Birthday's Sunday...it's harder to get jazzed about it when you know you can't celebrate it in any material fashion, and that in itself is kind of sad, and worthy of introspection. Usually I don't want much more than a nice dinner, but knowing we can't even do that this year makes it kind of ho-hum. I have some earrings and a pin coming from Mom's jewelry party later this month, so that'll be nice. Otherwise, I just hope to get outside for a walk, and indulge in knit and Les time.

Tuesday, September 04, 2007

Weird weekend

Not bad, not great, just blah...Saturday morning was spent knitting feverishly to get a baby hat done for the shower I was attending that afternoon. And I must say, it was the best hat I've done so far, because I actually paid attention to the directions, so it didn't end up with a nipple on top. The shower was nice, a really small group, and I got to fill my eyes with the mom's belly and her beautiful 3-year-old boy. Belly's definitely grown since I saw her a month ago, thank goodness...they've lived on tenterhooks since June, worrying that the little guy would come early, and she's still on daily IV nutrition. But it's questionable whether he'll deliver naturally, because he shows no interest in dropping like kids do in the 9th month. They're small people in stature; their little guy is the size of an 18-month old...but he chatters and tests his parents like any kid that age, anything stick-sized becomes a light saber in his hands, and it finally dawned on me that his straight sandy hair and demeanor remind me of Haley Joel Osment in his early, early films, like Forrest Gump and Bogus.

Sunday, was up at a decent hour to bake zucchini bread for the KB get-together (which was scrummy, and I can't wait to try the same recipe substituting apples for zucchini). The get-together was, again, nice; it's relaxing just being able to hang out and knit with friends. Les came along, and it was comfy enough...but there's still something going on in the back of my head...I don't know if it's Dad or just my social insecurities...I mean, I occasionally feel that way at KB still, and I've hung out with these people for years now. Plus, the Fiber Freak wasn't able to make it, and she holds a special place in my heart. This has been a busy summer for all, and between gas prices and family obligations, our weekly visits to Panera or someplace have become few and far-between. I'm hoping now that kids are back in school, the scheduling that's forced to occur in families will actually allow people to designate that time better again.
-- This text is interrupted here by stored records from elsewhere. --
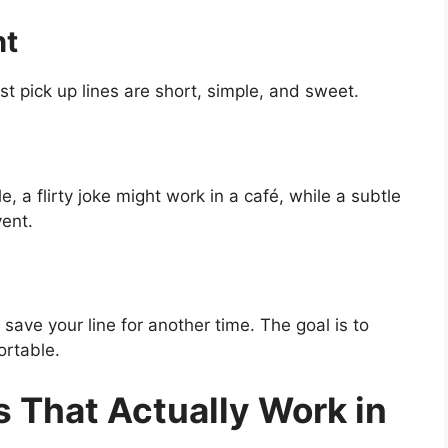
ht
t pick up lines are short, simple, and sweet.
e, a flirty joke might work in a café, while a subtle
vent.
save your line for another time. The goal is to
rtable.
 That Actually Work in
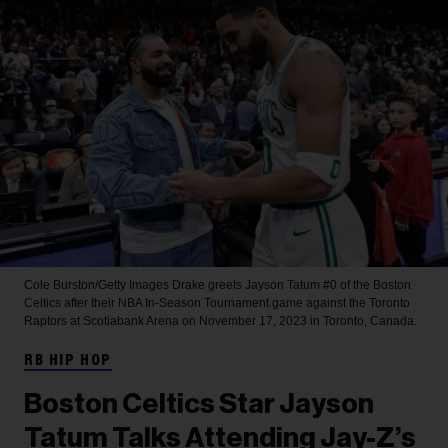
Cole Burston/Getty Images
Drake greets Jayson Tatum #0 of the Boston
Celtics after their NBA In-Season Tournament game against the Toronto
Raptors at Scotiabank Arena on November 17, 2023 in Toronto, Canada.
RB HIP HOP
Boston Celtics Star Jayson
Tatum Talks Attending Jay-Z’s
Monday was a lazy day...I wanted to clean, but it just didn't happen. There's something going on in my head that demands attention...I even spent a little time looking at and writing in my grief journals. Mainly I knitted, watched SVU reruns, and realized that all my dreaming about owning our farm and learning about agriculture, while certainly positive and doable, is also one of my oldest defense mechanisms at work: dreaming about the future in order to avoid the present. I realized that yesterday with an "oh crap" parting-of-the-clouds type of mo......it's classic Melanie avoidance at work.....in college, I dreamt of getting out to keep myself from facing my depression and shitty grades...when I was at AMC, I dreamt of moving somewhere else, like Atlanta, not getting that I'd be trading one hell for another (it's very likely one reason I was so eager to move around those first years after college...from Jacksonville, to Tampa, to Fort Myers, to Jacksonville...interesting that I ended up back home, when I never considered my family to be that great of a support structure back then). So that's getting some attention this week in my head, trying to find a happy medium between dreaming and dealing, as I also deal with attaining my next clean bill of health (echocardiogram and nuclear stress test to make sure my heart's ok) and getting back on a food-and-exercise regimen. I can still dream, but if it's keeping me from dealing with the ache; then I've got some work to do.